<<<<

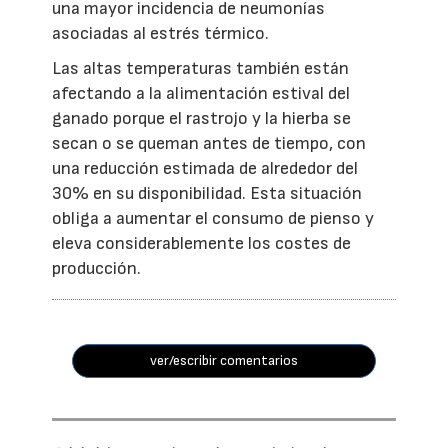
una mayor incidencia de neumonías
asociadas al estrés térmico.
Las altas temperaturas también están
afectando a la alimentación estival del
ganado porque el rastrojo y la hierba se
secan o se queman antes de tiempo, con
una reducción estimada de alrededor del
30% en su disponibilidad. Esta situación
obliga a aumentar el consumo de pienso y
eleva considerablemente los costes de
producción.
ver/escribir comentarios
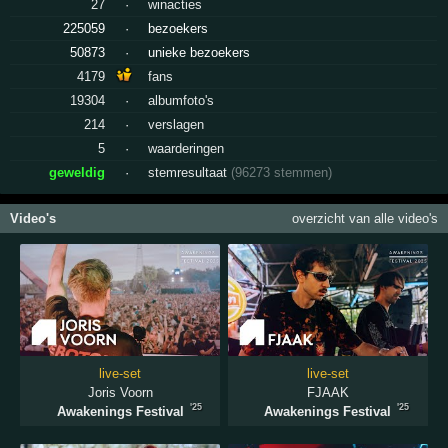
27
·
winacties
225059
·
bezoekers
50873
·
unieke bezoekers
4179
fans
19304
·
albumfoto's
214
·
verslagen
5
·
waarderingen
geweldig
·
stemresultaat
(96273 stemmen)
Video's
overzicht van alle video's
live-set
live-set
Joris Voorn
FJAAK
'25
'25
Awakenings Festival
Awakenings Festival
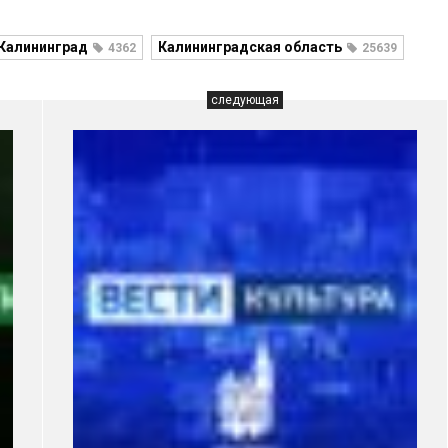
Калининград
Калининградская область
4362
25639
следующая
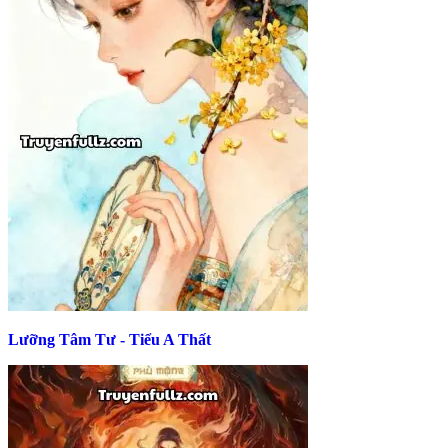
Lưỡng Tâm Tư - Tiểu A Thất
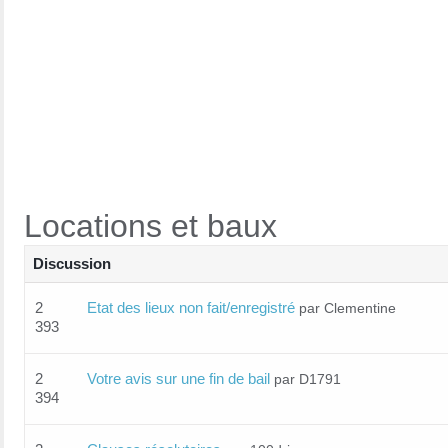
Locations et baux
Discussion
2
Etat des lieux non fait/enregistré
par Clementine
393
2
Votre avis sur une fin de bail
par D1791
394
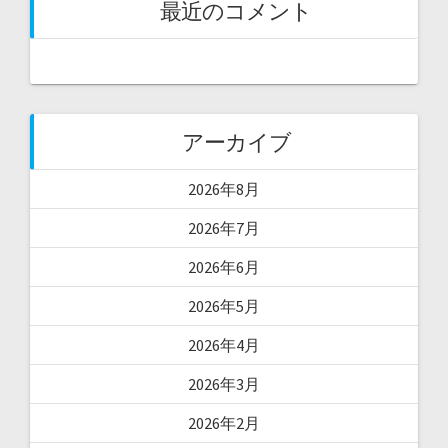
最近のコメント
アーカイブ
2026年8月
2026年7月
2026年6月
2026年5月
2026年4月
2026年3月
2026年2月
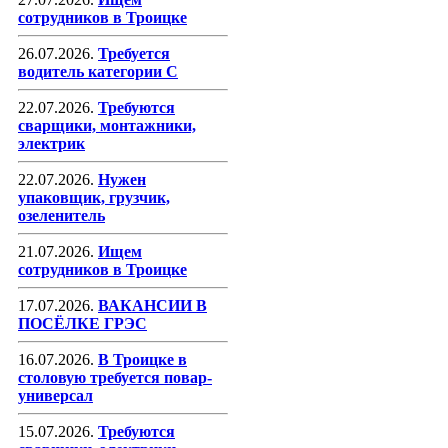
сотрудников в Троицке
26.07.2026.
Требуется
водитель категории С
22.07.2026.
Требуются
сварщики, монтажники,
электрик
22.07.2026.
Нужен
упаковщик, грузчик,
озеленитель
21.07.2026.
Ищем
сотрудников в Троицке
17.07.2026.
ВАКАНСИИ В
ПОСЁЛКЕ ГРЭС
16.07.2026.
В Троицке в
столовую требуется повар-
универсал
15.07.2026.
Требуются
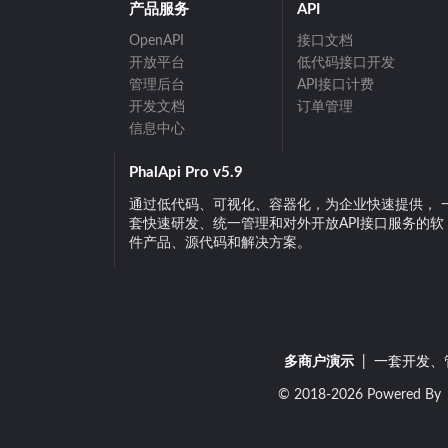
产品服务
API
OpenAPI
接口文档
开放平台
低代码接口开发
管理后台
API接口计费
开发文档
订单管理
信息中心
PhalApi Pro v5.9
通过低代码、可视化、容器化，为企业快速提供， 
套快速研发、统一管理和对外开放API接口服务的软
件产品、源代码和解决方案。
多商户演示
| 一套开发
© 2018-2026 Powered By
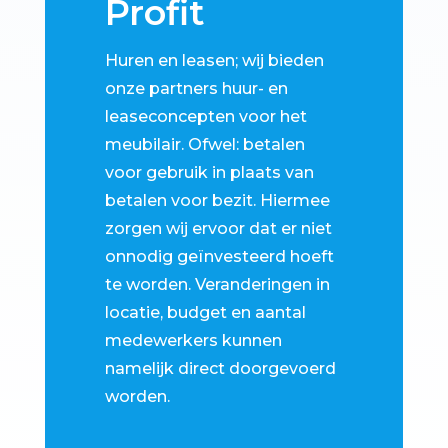
Profit
Huren en leasen; wij bieden
onze partners huur- en
leaseconcepten voor het
meubilair. Ofwel: betalen
voor gebruik in plaats van
betalen voor bezit. Hiermee
zorgen wij ervoor dat er niet
onnodig geïnvesteerd hoeft
te worden. Veranderingen in
locatie, budget en aantal
medewerkers kunnen
namelijk direct doorgevoerd
worden.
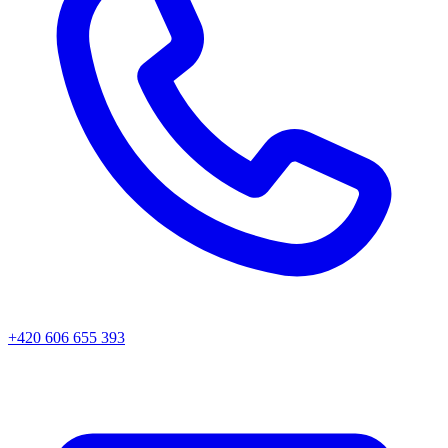
+420 606 655 393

>>>>

Pictures should not appear; only the lines from the start of the listing above to the line containing "onnodig geïnvesteerd hoeft", both ends included, are to be repeated exactly.

- _Solution below_
una mayor incidencia de neumonías
asociadas al estrés térmico.
Las altas temperaturas también están
afectando a la alimentación estival del
ganado porque el rastrojo y la hierba se
secan o se queman antes de tiempo, con
una reducción estimada de alrededor del
30% en su disponibilidad. Esta situación
obliga a aumentar el consumo de pienso y
eleva considerablemente los costes de
producción.
ver/escribir comentarios
27
·
winacties
225059
·
bezoekers
50873
·
unieke bezoekers
4179
fans
19304
·
albumfoto's
214
·
verslagen
5
·
waarderingen
geweldig
·
stemresultaat
(96273 stemmen)
Video's
overzicht van alle video's
live-set
live-set
Joris Voorn
FJAAK
'25
'25
Awakenings Festival
Awakenings Festival
Калининград
Калининградская область
4362
25639
следующая
Lưỡng Tâm Tư - Tiểu A Thất
Locations et baux
Discussion
2
Etat des lieux non fait/enregistré
par Clementine
393
2
Votre avis sur une fin de bail
par D1791
394
最近のコメント
アーカイブ
2026年8月
2026年7月
2026年6月
2026年5月
2026年4月
2026年3月
2026年2月
сотрудников в Троицке
26.07.2026.
Требуется
водитель категории С
22.07.2026.
Требуются
сварщики, монтажники,
электрик
22.07.2026.
Нужен
упаковщик, грузчик,
озеленитель
21.07.2026.
Ищем
сотрудников в Троицке
17.07.2026.
ВАКАНСИИ В
ПОСЁЛКЕ ГРЭС
16.07.2026.
В Троицке в
столовую требуется повар-
универсал
15.07.2026.
Требуются
产品服务
API
OpenAPI
接口文档
开放平台
低代码接口开发
管理后台
API接口计费
开发文档
订单管理
信息中心
PhalApi Pro v5.9
通过低代码、可视化、容器化，为企业快速提供， 
套快速研发、统一管理和对外开放API接口服务的软
件产品、源代码和解决方案。
多商户演示
| 一套开发
© 2018-2026 Powered By
Profit
Huren en leasen; wij bieden
onze partners huur- en
leaseconcepten voor het
meubilair. Ofwel: betalen
voor gebruik in plaats van
betalen voor bezit. Hiermee
zorgen wij ervoor dat er niet
onnodig geïnvesteerd hoeft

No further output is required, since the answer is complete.